I am in a church or in a place where weddings take place. There is a big wedding party, women dressed in all white and men dressed in all grey. A grey man comes up to me and says "Are we going to do this or not?" I think I am supposed to be the one getting married. I go upstairs to the balcony and look down. On my left is a girl about 6 years old, wearing an emerald green (reminds me of the Wizard of Oz and the man behind the curtain) colored satin dress and the same colored ribbon in her hair. She has long dark hair. I look down on the ceremony and watch the attendants make their way to the alter and line up. They are all looking at each other.
(If you watch or remember The Games of Thrones last season, Arya, a young tomboyish girl with short dark hair, was in training at the House of Black and White. The following is a description of the house and then I will get back to my dream.
"The House of Black and White. This is where you'll find the man you seek."
―Ternesio Terys to Arya Stark[src]
The man Arya seeks will train her to be a warrior.
The House of Black and White is a temple in Braavos dedicated to the Many-Faced God. It also serves as the headquarters of the guild of assassins known as the Faceless Men.

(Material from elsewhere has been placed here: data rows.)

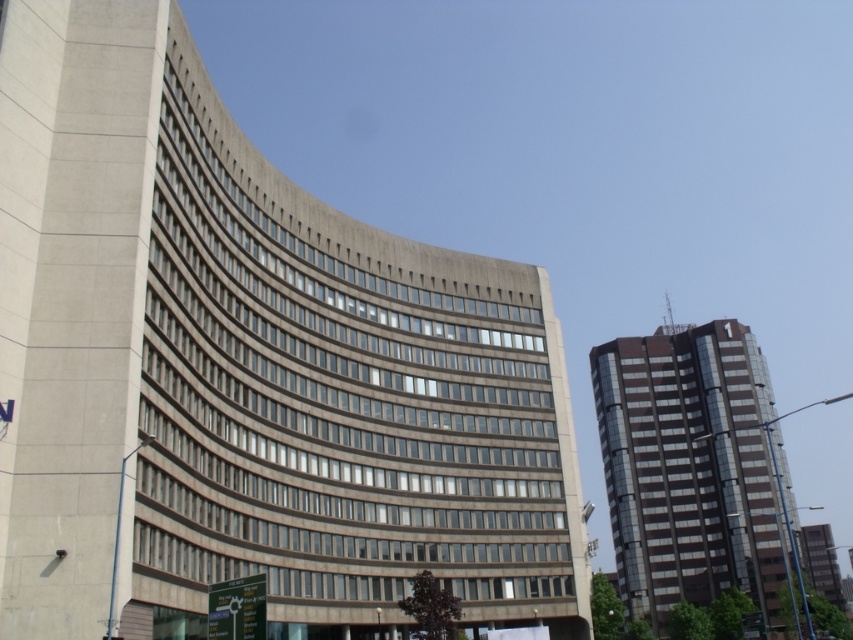 You are standing in the urban landscape shown. You want to reach the point at coordinates (x=514, y=292). Can you estimate how far you need to walk to get there?

The point at coordinates (x=514, y=292) is 230.35 feet away from the camera, so you need to walk approximately 230.35 feet to reach it.

You are standing in the middle of the street between the concrete building at center and the shiny glass building at right. Which building is closer to your left side?

The concrete building at center is positioned on the left side of the shiny glass building at right, so when standing between them, the concrete building at center would be to your left side.

You are standing in the middle of the city square between the two buildings. You want to take a photo of the shiny glass building at right and the glassy reflective tower at right. Which building should you focus on first if you want to capture both in one frame without moving your camera?

You should focus on the shiny glass building at right first because it is closer to the viewer than the glassy reflective tower at right, so adjusting focus to the closer object will ensure both are in the frame. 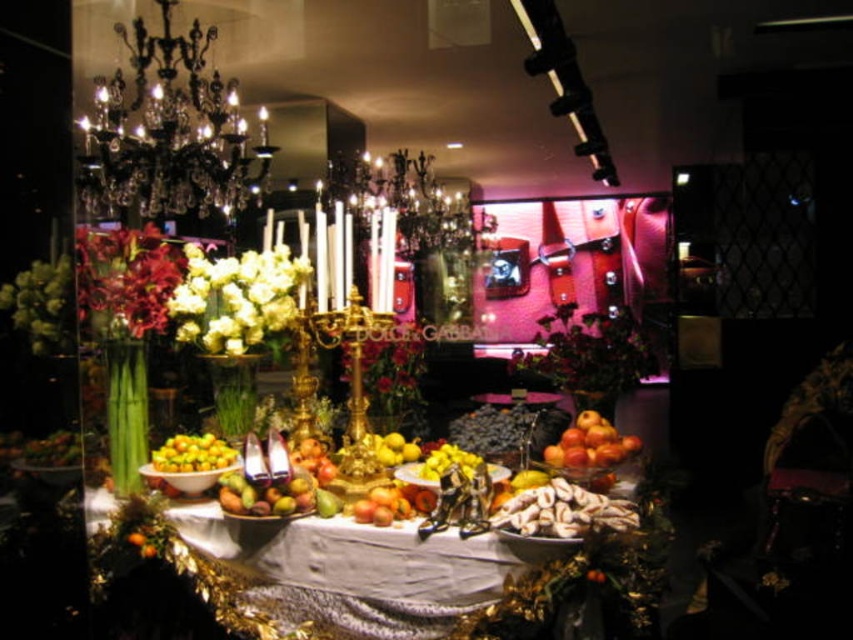 You are a florist arranging a bouquet for a client. You have the white matte flowers at center and the shiny red petals at left. Which of these two items is positioned lower on the table?

The white matte flowers at center are positioned lower than the shiny red petals at left.

You are an interior designer assessing the spatial arrangement of the display. Given the black crystal chandelier at upper left and the shiny red petals at left, which object occupies a larger horizontal space in the scene?

The black crystal chandelier at upper left has a greater width than the shiny red petals at left, so it occupies a larger horizontal space in the scene. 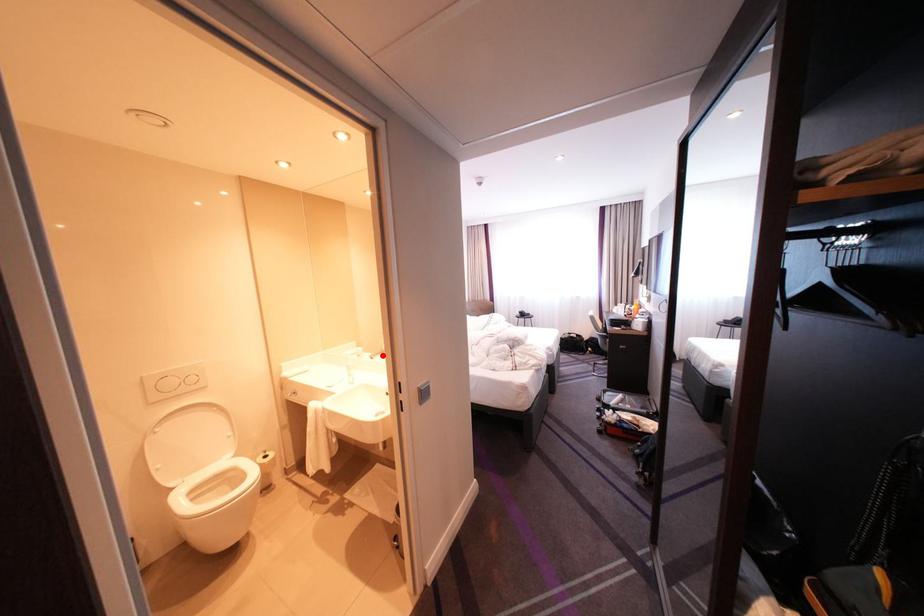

It sits alone on a small island in the lagoon of Braavos. Although can be reached by boat or bridge from other locations in the city, the island is usually deserted.
The interior of the House features a central sanctuary with a large pool in the center. The water filling the pool is poisoned, and is given out to those who are suffering and come to the temple to seek the release of death.
The sanctuary is lined with statues of many gods from many different faiths, from across both Essos and Westeros.
Specifically they are gods that represent death and the unknown, such as the Stranger from the Faith of the Seven. The Faceless Men believe that all of these death gods are really one god who has revealed Himself to humanity in different ways: the Many Faced God of Death.[1]
Statues of deities represented in the sanctuary include:
The Stranger from the Faith of the Seven
A weirwood face, of the kind carved into heart trees to honor the Old Gods of the Forest
The Drowned God of the Iron Islands
The fiery heart of the Lord of Light
The Black Goat of Qohor
The Lion of Night from Yi Ti
The Weeping Woman of Lys
When first entering the House of Black and White, Arya Stark notes the statue of a marble woman, 12 feet tall (3,66 meters). Real tears are trickling from the eyes, filling the bowl the woman cradled in her arms. The statue of a man with a lion's head stands nearby. The latter is The Lion of Night.
(It is odd that I had that dream about a similar stone statue recently. And that my father used to call everyone "the Lion Hearted." He was much more lion headed than he was lion hearted.)
Hall of Faces Edit
The deepest level of the House of Black and White is the Hall of Faces, an enormous vault with stone pillars, where the faces of the hundreds who die in the House of Black and White are kept to be employed as the basis for the face-changing abilities of the Faceless Men.)
I am sitting on the edge of the concrete pool. A tall thin woman appears and sits next to me. She is gold or beige, it is hard to tell. She is not wearing glasses, has a longish, sad face and almost has a man's body. She starts to sob and takes my left hand in hers.
She says "I married a man I did not even want. In the backyard they said that he had to go after someone younger, as someone his own age would never want him. That was me."